As mentioned previously, each participant also completed the Spanish version of the MMSE (Blesa et al., 2001) to assess their global cognitive functioning, the Spanish version of the HAD Scale (De las Cuevas et al., 1995) and the Spanish version of the short form of the Neuropsychiatric Inventory (Boada, Tárraga, Modinos, López, & Cummings, 2005) to measure psychiatric symptoms, and the Blessed Dementia Rating Scale (Blessed, Tomlinson, & Roth, 1968) to assess functionality.

Neuropsychological Assessment

An S-FNAME (Amariglio et al., 2012) was adapted for the present study, using pictures that were taken of subject volunteers who gave consent for their picture to be used in research, and Spanish names and occupations (Quiroz et al., 2014). As detailed elsewhere (Amariglio et al., 2012), the test begins with an exposure to all 16 faces (face study phase). Subjects were shown four faces to a page, one face in each quadrant. They were asked to look at each face for a total of 2 s until they had seen all 16 faces. To control the time, the examiner used his/her finger to point to each one of the 16 faces for 2 s. The subject had to read the name below and try to learn each face–name pair. The same procedure was repeated with the 16 face–occupation pairs.

In the Initial study of face–name pairs (FN–N), subjects were then presented the same 16 faces with names underneath and were asked to study the name that goes with the face. Subjects were given only one exposure to learn all 16 FN–N pairs. In the Initial cued recall of face–name pairs, the subjects were then shown the face and were asked to recall the name that goes with the face. The correct number of FN–N pairs was recorded as an initial learning score for names (ILN). In the Initial study of face–occupation pairs (FN–O), subjects were shown the same faces, but this time with occupations underneath. The FN–O pairs were presented in the same manner as the FN–N pairs until all 16 FN–O pairs were studied. In the Initial cued recall of face–occupation pairs, subjects were again shown the face and were asked to recall the occupation that goes with the face. Correct recall of FN–O pairs was tabulated as initial learning of occupations (ILO). In the Immediate cued recall, subjects were shown the face and were asked to recall the name (CRN) and occupation (CRO) that was associated with the face. In the 30-minute delayed cued recall, subjects were again presented the face and were asked to recall the name (CRN30) and occupation (CRO30) associated with the face. Score for each S-FNAME subscale (ILN, ILO, CRN, CRO, CRN30, and CRO30) ranged from 0 to 16, subtotal scores for names (FN–N = ILN + CRN + CRN30) and occupations (FN–O = ILO + CRO + CRO30) were out of 48, and total score for S-FNAME (ILN + ILO + CRN + CRO + CRN30 + CRO30) was out of 96. Taking into account that CRN30 and CRO30 subtests might to be administered 30 min after the initial subtests, the S-FNAME takes between 35 and 40 min.

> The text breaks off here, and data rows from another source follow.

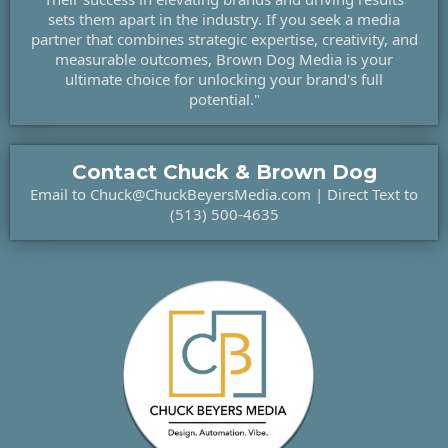
sets them apart in the industry. If you seek a media
partner that combines strategic expertise, creativity, and
measurable outcomes, Brown Dog Media is your
ultimate choice for unlocking your brand's full
potential."
Contact Chuck & Brown Dog
Email to
Chuck@ChuckBeyersMedia.com
| Direct Text to
(513) 500-4635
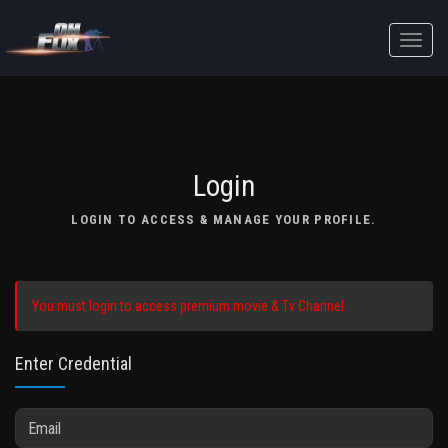
Toggle
naviga
Login
LOGIN TO ACCESS & MANAGE YOUR PROFILE.
You must login to access premium movie & Tv Channel.
Enter Credential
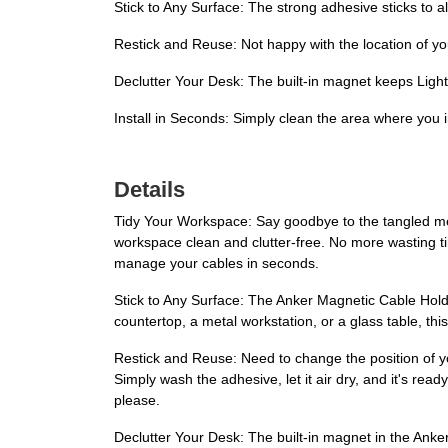
Stick to Any Surface: The strong adhesive sticks to 
Restick and Reuse: Not happy with the location of y
Declutter Your Desk: The built-in magnet keeps Light
Install in Seconds: Simply clean the area where you 
Details
Tidy Your Workspace: Say goodbye to the tangled mes
workspace clean and clutter-free. No more wasting ti
manage your cables in seconds.
Stick to Any Surface: The Anker Magnetic Cable Hold
countertop, a metal workstation, or a glass table, thi
Restick and Reuse: Need to change the position of 
Simply wash the adhesive, let it air dry, and it's re
please.
Declutter Your Desk: The built-in magnet in the Anke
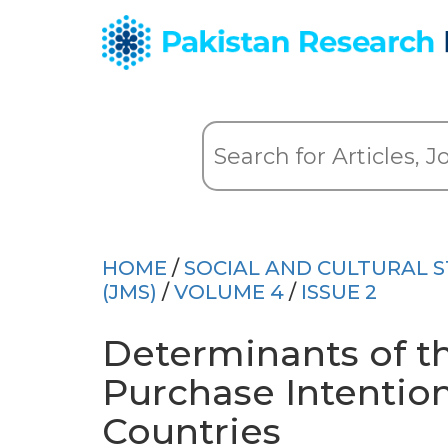
HOME
/
SOCIAL AND CULTURAL S
(JMS)
/
VOLUME 4
/
ISSUE 2
Determinants of 
Purchase Intentio
Countries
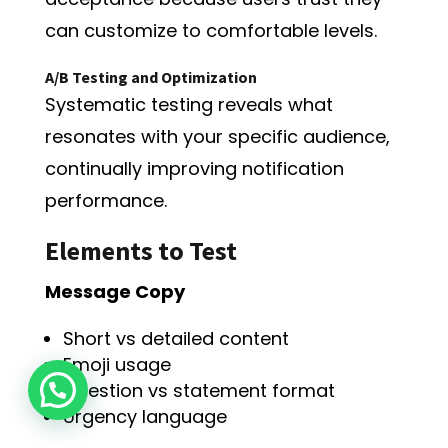
can customize to comfortable levels.
A/B Testing and Optimization
Systematic testing reveals what
resonates with your specific audience,
continually improving notification
performance.
Elements to Test
Message Copy
Short vs detailed content
Emoji usage
Question vs statement format
Urgency language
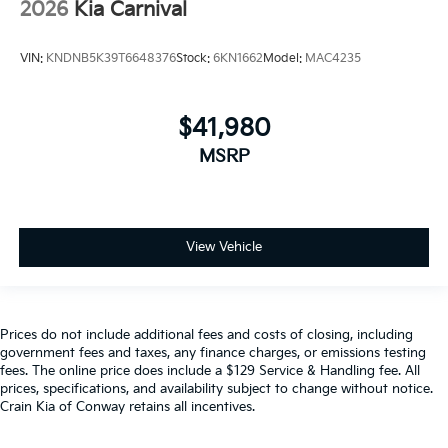
2026
Kia Carnival
VIN:
KNDNB5K39T6648376
Stock:
6KN1662
Model:
MAC4235
$41,980
MSRP
View Vehicle
Prices do not include additional fees and costs of closing, including
government fees and taxes, any finance charges, or emissions testing
fees. The online price does include a $129 Service & Handling fee. All
prices, specifications, and availability subject to change without notice.
Crain Kia of Conway retains all incentives.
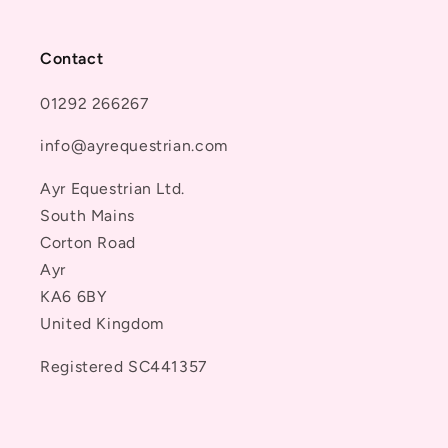
Contact
01292 266267
info@ayrequestrian.com
Ayr Equestrian Ltd.
South Mains
Corton Road
Ayr
KA6 6BY
United Kingdom
Registered SC441357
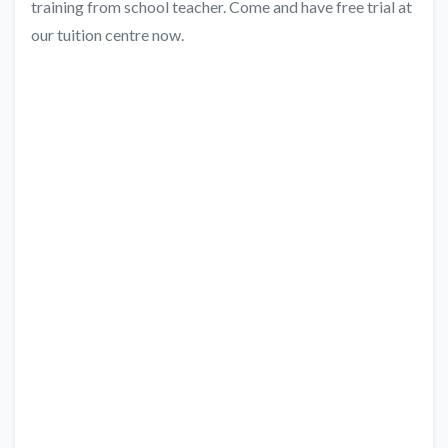
training from school teacher. Come and have free trial at
our tuition centre now.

Additional neuropsychological tests were administered as part of the diagnostic assessment (NBACE, see Alegret et al., 2012 for details) and it includes measures sensitive to orientation, attention, verbal learning and long-term memory, language, visual gnosis, praxis, and executive functions. The tests were as follows: Temporal, Spatial and Personal Orientation; Digit Span Forwards and Backwards, Block Design, and Similarities subtests of Wechsler Adult Intelligence Scale-Third Edition; The Word List Learning test from the Wechsler Memory Scale-Third Edition (WMS-III), including a recognition task; Verbal comprehension (two simple, two semi-complex, and two complex commands); an abbreviated 15-item confrontation naming test from the Boston Naming Test; the Poppelreuter test; Luria's Clock test; Ideomotor and Imitation praxis; the Automatic Inhibition subtest of the Syndrom Kurtz Test; Phonetic Verbal Fluency (words beginning with “P” during 1 min); Semantic Verbal Fluency (“animals” during 1 min); and the Spanish version of the Clock Test.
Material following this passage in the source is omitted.